ROB - Yes, ductile, sometimes called Nodular iron is very good material. But gray iron can hold it's own too. Company I used to work for made ultra-high pressure reciprocating piston pumps for the food/chemical processing industry, also used them for the emergency backup cooling pumps for nuclear power plants... The cylinder block & head was 15-5 H900 stainless steel forgings, the machine base was class 30 gray iron. Two inch diameter 17-4 H900 studs held the block & head to the machine base. When something failed, the block or head failed, the studs NEVER pulled out of the gray iron base.
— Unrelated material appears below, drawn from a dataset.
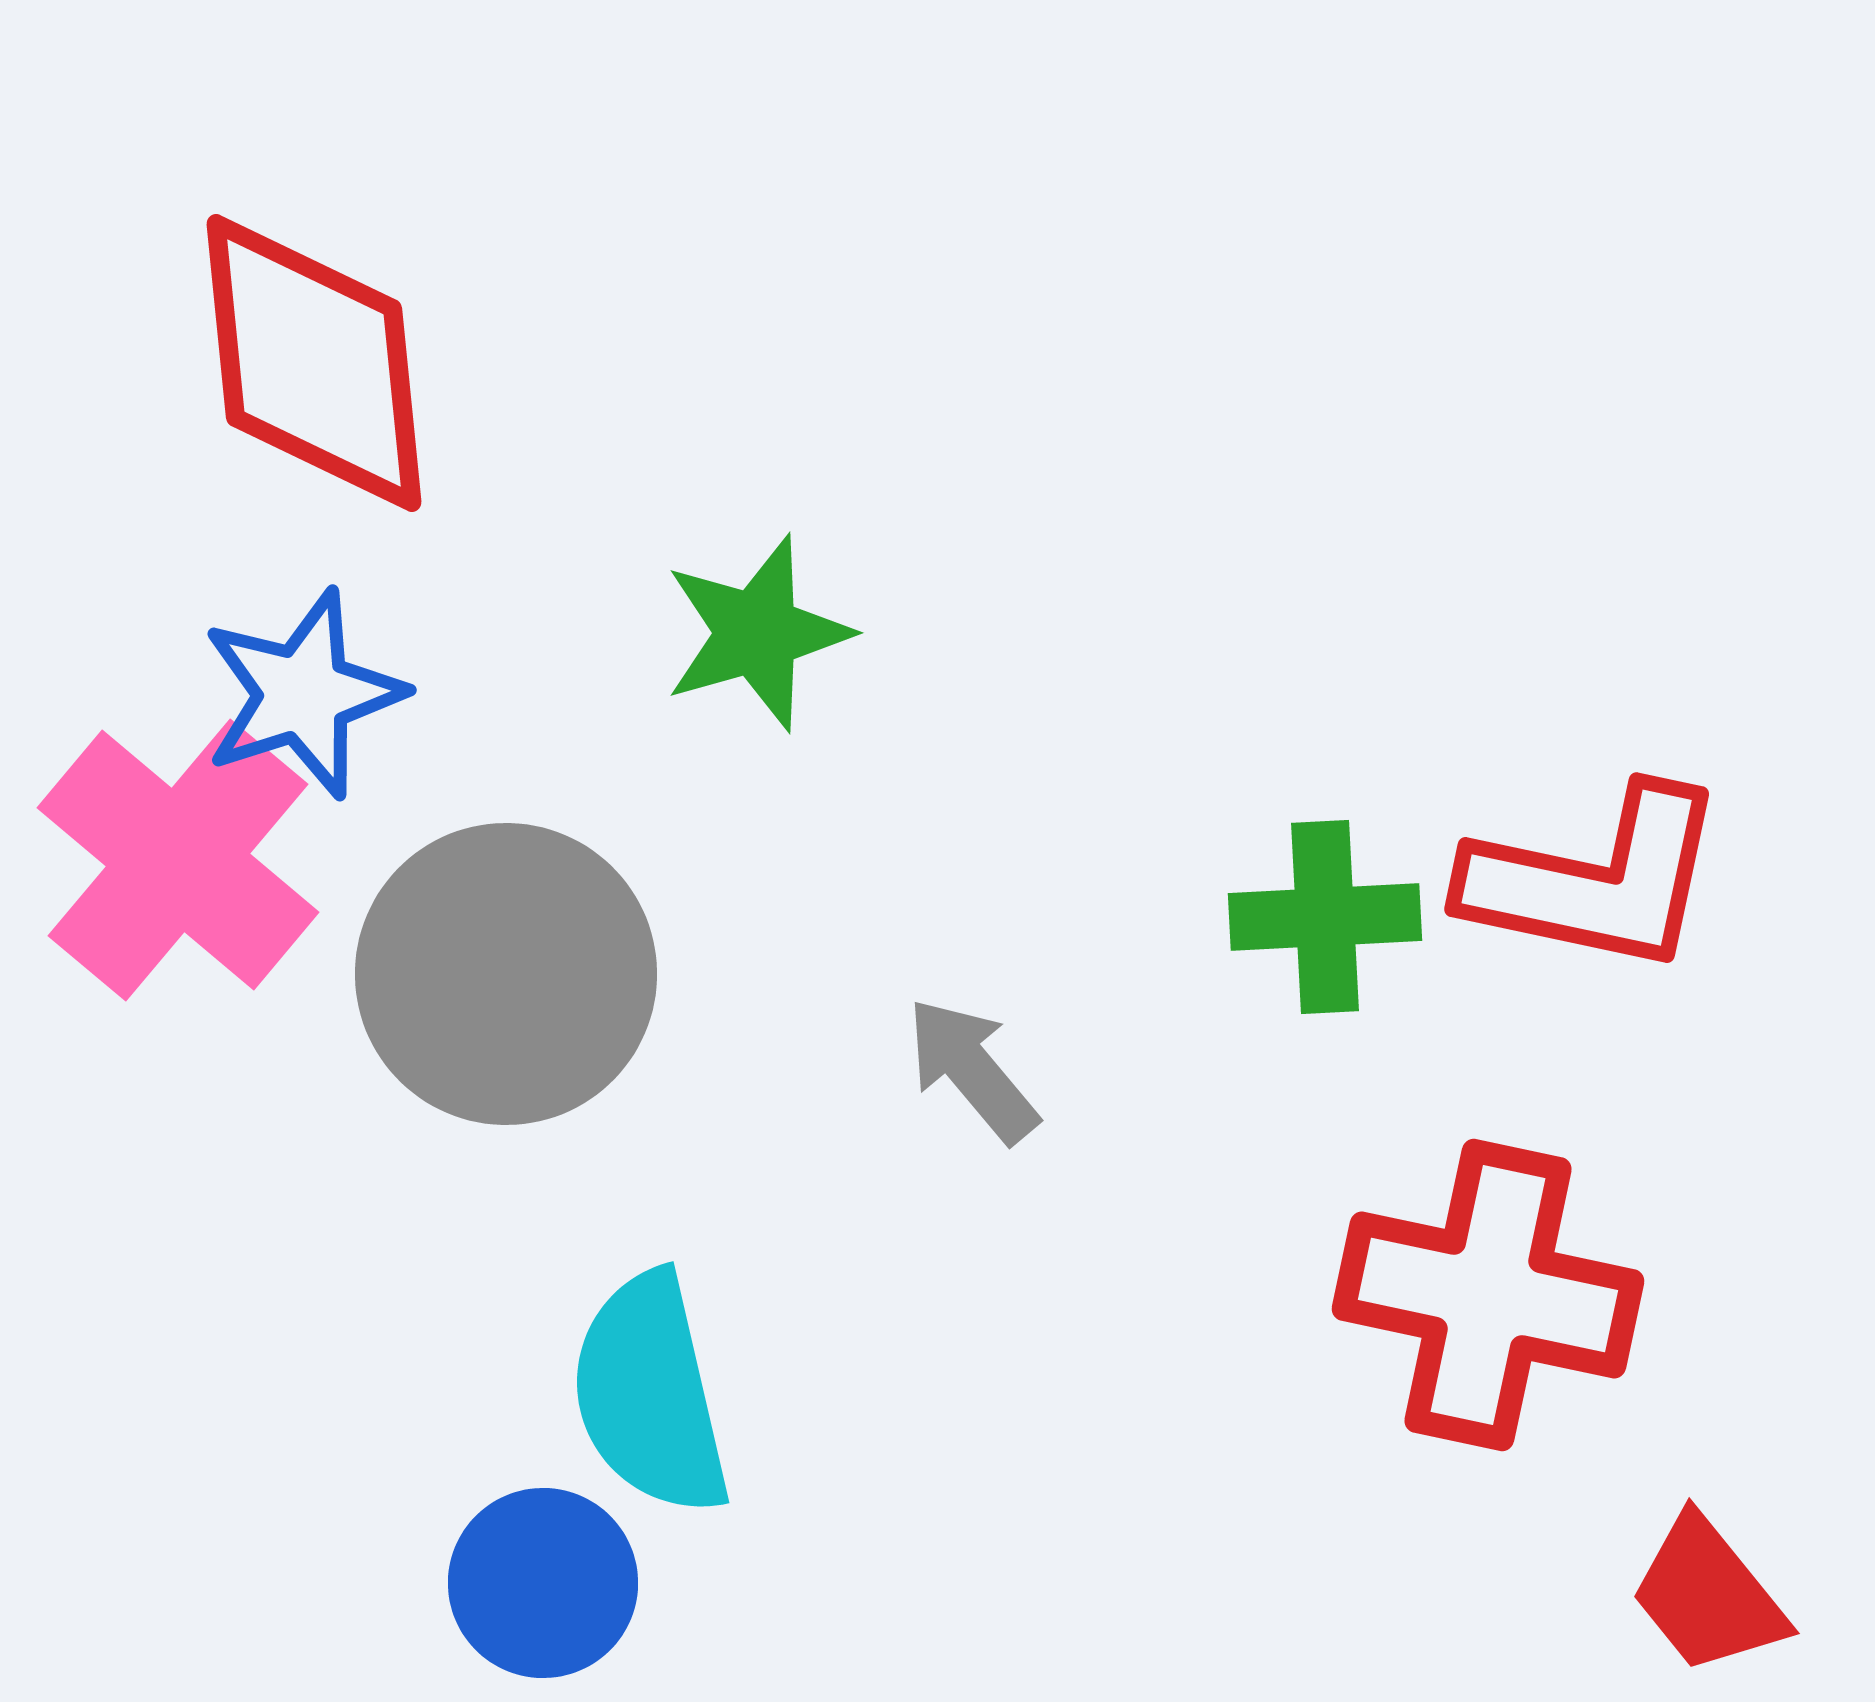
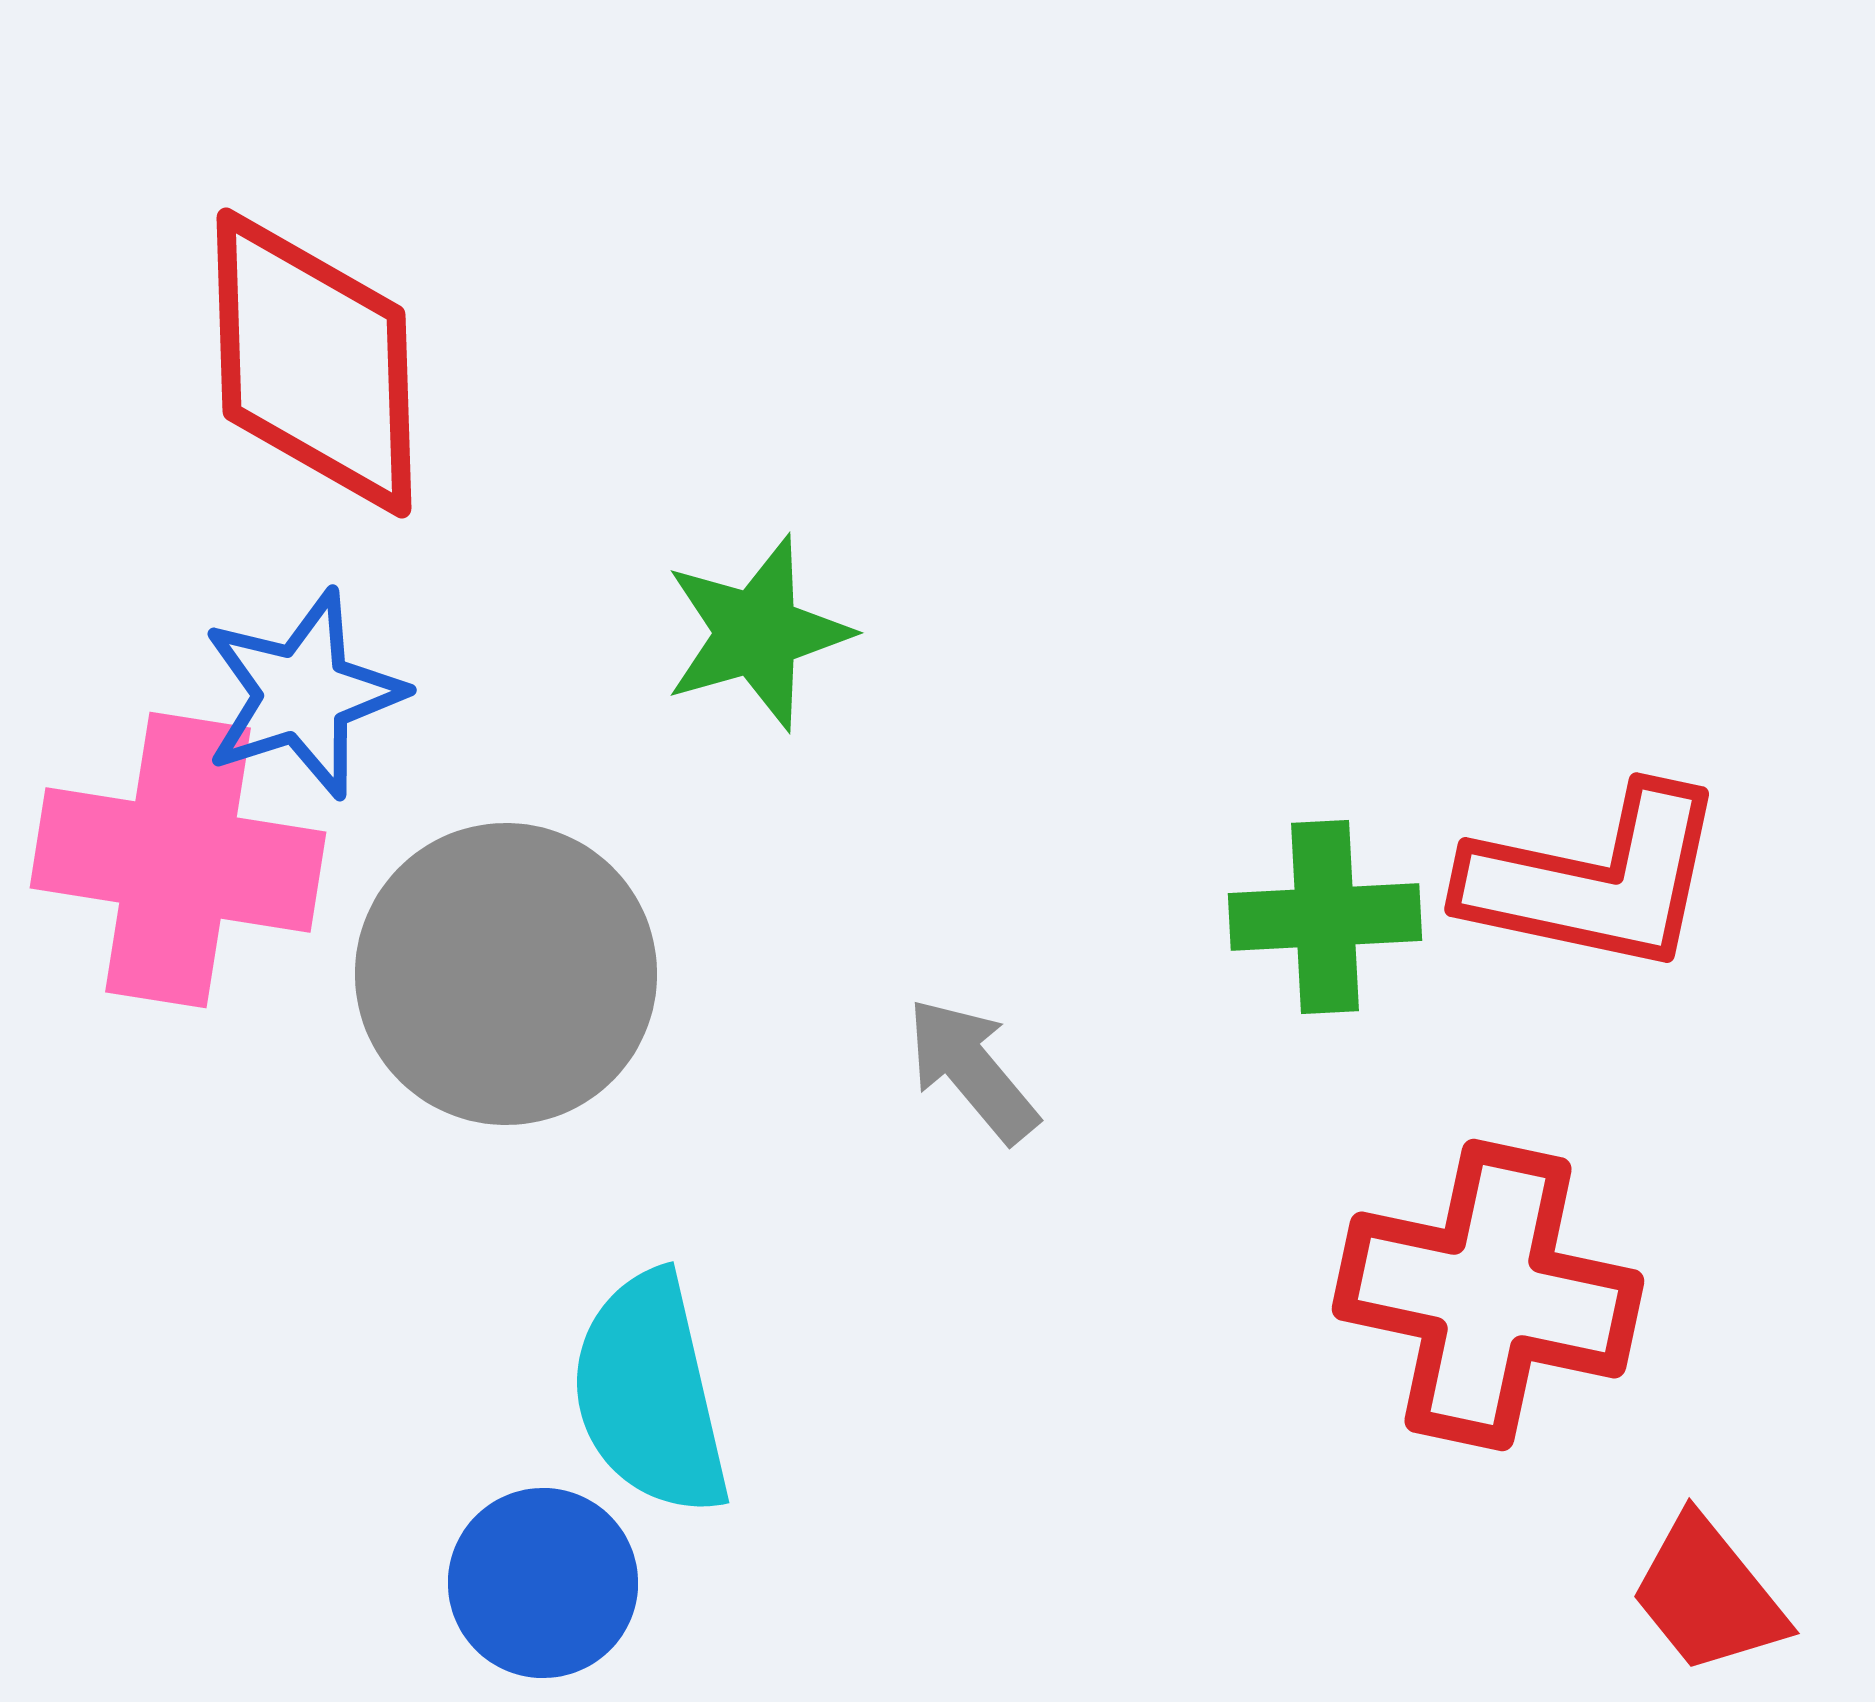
red diamond: rotated 4 degrees clockwise
pink cross: rotated 31 degrees counterclockwise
Gray iron machines nice an easy, just really REALLY dirty with all the carbon in it. Lot cheaper than steel too.
WAYNE - That style of wheel weight Charlie has is ANOTHER thing that company borrowed, or copied from somebody else. I bought a pair of used weights like that at a farm auction in about 1970 for $5/pair. They had NO sign of ANY paint on them at all, no markings, insignia, no part number, no trademark from the foundry that cast them, NOTHING. They had about a 20 year coating of rust and dust on them from being stored someplace around a livestock barn. I cleaned them up, painted them 935 white and everytime somebody say's there's that off-topic brand of weights I correct them.
Speaking of wheel weights, at PD #1, some guys were using front wheel weights from H & M FARMALL's for rear wheel weights on Cub Cadets. The H & M wheels had three 1/2" mounting holes for the weights, but the weights have two sets of holes, 60 degrees apart, the same spacing as the CC rear wheels, so they still fit fine with only two bolts, and weigh 42# each, and normally sell cheaper than the 26# CC rear or Cub frt weights. Plus they're thinner, so running 2-3 pair doesn't widen the tractor as much.